Ancak görünen o ki, bizim Jetgiller çok basit bir konuda büyük çuvalladı: İnsanın havayolu ile bir yerden diğer bir yere ulaşımındaki kolaylık ve konfor. Teknoloji hızla gelişirken, havayolları işletmeleri başlangıç noktasına geri döndü hatta oradan bile geriye düştüler. Bir yerden bir yere seyahat etmek, sanayi devriminden sonra hiçbir dönemde bu kadar çileli olmamıştır sanırım.

Uzaya gitmek hayali ile yanıp tutuşan insanlığın şu an geldiği nokta, havalimanlarında sandviç kemirip su içerek, rötar yapan uçağından hayırlı bir haber beklemek ve vücudunu ne şekle sokarsa soksun asla rahat etmediği tahtadan hallice koltuklardansa, X lira fazla ödeyerek beş santim daha geniş bir koltuğa oturabildiği için şükretmektir. Bundan üç-dört sene önce ödediği bilet fiyatlarının ikiye katlanmasından bahsetmiyorum bile. Nasılsa insan bu, ver çileyi, çekiyor. Gözünü kar hırsı bürümüş şirketler de bunu iyi bildiğinden, şehirlerarası otobüs yolculuklarından bile beter hale getirdikleri havayolları sistemine çekidüzen vermek için kılını kıpırdatma zahmetine bile girmiyorlar.

Ah kapitalizm, sen nelere kadirsin. İnsanı havalimanı helası karşısına oturtup, saatlerce Jetgil’leri düşündürtürsün. Neyse, hadi ben kaçtım, kapı bilgisi açıklanmış mı diye bakıp, azcık da ekran karşısında söyleneyim…

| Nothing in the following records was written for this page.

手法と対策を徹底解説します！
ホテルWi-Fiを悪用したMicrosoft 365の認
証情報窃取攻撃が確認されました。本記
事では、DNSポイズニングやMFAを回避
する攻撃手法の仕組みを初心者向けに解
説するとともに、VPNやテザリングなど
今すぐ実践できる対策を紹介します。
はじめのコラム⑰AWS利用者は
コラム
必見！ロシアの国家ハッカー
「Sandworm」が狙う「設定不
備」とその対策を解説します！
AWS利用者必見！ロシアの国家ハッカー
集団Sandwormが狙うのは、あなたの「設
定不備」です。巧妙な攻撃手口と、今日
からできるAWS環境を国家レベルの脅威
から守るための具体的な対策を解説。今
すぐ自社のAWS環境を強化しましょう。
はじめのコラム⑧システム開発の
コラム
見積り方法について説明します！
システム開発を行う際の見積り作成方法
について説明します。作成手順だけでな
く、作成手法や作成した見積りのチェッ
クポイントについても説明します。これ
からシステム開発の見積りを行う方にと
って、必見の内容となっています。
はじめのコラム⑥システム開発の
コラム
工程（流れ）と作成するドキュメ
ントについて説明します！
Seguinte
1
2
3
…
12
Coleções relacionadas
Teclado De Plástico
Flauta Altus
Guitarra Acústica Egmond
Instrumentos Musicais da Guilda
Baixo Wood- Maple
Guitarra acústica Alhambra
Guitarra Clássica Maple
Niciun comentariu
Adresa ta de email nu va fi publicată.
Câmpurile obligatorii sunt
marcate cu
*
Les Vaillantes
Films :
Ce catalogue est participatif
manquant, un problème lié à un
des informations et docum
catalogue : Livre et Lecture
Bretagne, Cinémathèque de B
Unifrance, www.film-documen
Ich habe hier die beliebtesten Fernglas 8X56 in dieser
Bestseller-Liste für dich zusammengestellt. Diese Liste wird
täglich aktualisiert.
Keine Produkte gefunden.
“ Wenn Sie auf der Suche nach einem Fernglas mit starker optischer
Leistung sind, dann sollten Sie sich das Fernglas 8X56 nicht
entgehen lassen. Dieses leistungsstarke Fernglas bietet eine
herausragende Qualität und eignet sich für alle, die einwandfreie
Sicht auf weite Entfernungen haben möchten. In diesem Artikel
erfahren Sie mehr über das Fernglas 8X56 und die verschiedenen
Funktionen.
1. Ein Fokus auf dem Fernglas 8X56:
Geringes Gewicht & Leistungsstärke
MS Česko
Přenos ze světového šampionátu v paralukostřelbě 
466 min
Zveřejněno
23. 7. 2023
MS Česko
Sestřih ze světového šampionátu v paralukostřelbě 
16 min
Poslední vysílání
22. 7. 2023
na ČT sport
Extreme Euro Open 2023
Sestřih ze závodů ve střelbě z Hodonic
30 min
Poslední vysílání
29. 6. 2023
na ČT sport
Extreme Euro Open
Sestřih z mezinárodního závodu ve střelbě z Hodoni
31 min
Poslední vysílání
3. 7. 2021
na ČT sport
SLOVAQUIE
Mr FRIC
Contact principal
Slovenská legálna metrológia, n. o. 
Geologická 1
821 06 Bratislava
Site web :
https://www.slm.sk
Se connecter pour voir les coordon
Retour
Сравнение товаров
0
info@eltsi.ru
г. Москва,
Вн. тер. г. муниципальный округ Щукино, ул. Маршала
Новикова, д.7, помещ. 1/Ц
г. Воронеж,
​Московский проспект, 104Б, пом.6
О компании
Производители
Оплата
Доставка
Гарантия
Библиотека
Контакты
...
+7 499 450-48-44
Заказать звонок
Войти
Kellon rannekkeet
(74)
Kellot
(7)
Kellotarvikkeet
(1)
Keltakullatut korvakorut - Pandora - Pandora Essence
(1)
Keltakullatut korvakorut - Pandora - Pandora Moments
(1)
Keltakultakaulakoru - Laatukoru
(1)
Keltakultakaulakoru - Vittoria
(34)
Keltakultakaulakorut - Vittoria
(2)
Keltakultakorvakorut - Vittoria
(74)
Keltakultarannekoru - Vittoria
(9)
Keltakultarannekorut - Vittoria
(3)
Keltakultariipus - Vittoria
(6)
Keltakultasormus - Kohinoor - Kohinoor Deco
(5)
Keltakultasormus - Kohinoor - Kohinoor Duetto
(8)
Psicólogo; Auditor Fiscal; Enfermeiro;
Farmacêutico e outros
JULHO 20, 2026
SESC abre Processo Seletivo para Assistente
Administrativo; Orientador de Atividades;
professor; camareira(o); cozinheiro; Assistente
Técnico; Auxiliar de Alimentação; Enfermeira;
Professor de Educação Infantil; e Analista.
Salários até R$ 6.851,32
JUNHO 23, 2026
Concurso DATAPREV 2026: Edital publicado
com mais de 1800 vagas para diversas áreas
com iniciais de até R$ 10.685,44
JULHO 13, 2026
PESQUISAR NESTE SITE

*Bu arada 1.Köprü’nün adı nasıl hep birinci köprüyse, twitter da X değil Y, Z bile olsa twitter kalacak benim için.

Gatwick’de beklerken, Londra

“Jetgiller” üzerine 2 yorum

  1. Su yolu…
    Nasılsa insan bu, ver çileyi, çekiyor…
    İnsanı havalimanı helası karşısına oturtup, saatlerce Jetgil’leri düşündürtürsün…
    Çok sevdim. En sevdiğim çizgi filmler Taş Devri ve Jetgiller’di, çünkü uçlarda yaşamak :)
    Bu arada -gil ekini eltimgiller, kaynımgiller olarak değil de absürt kelimelerle kullanmayı seviyorum. Jetgiller çok güzel bir uyarlama bence de.

  2. Telefonun azizligine ugrayip bazi dilbilgisi hatalari yapmisim o da affola.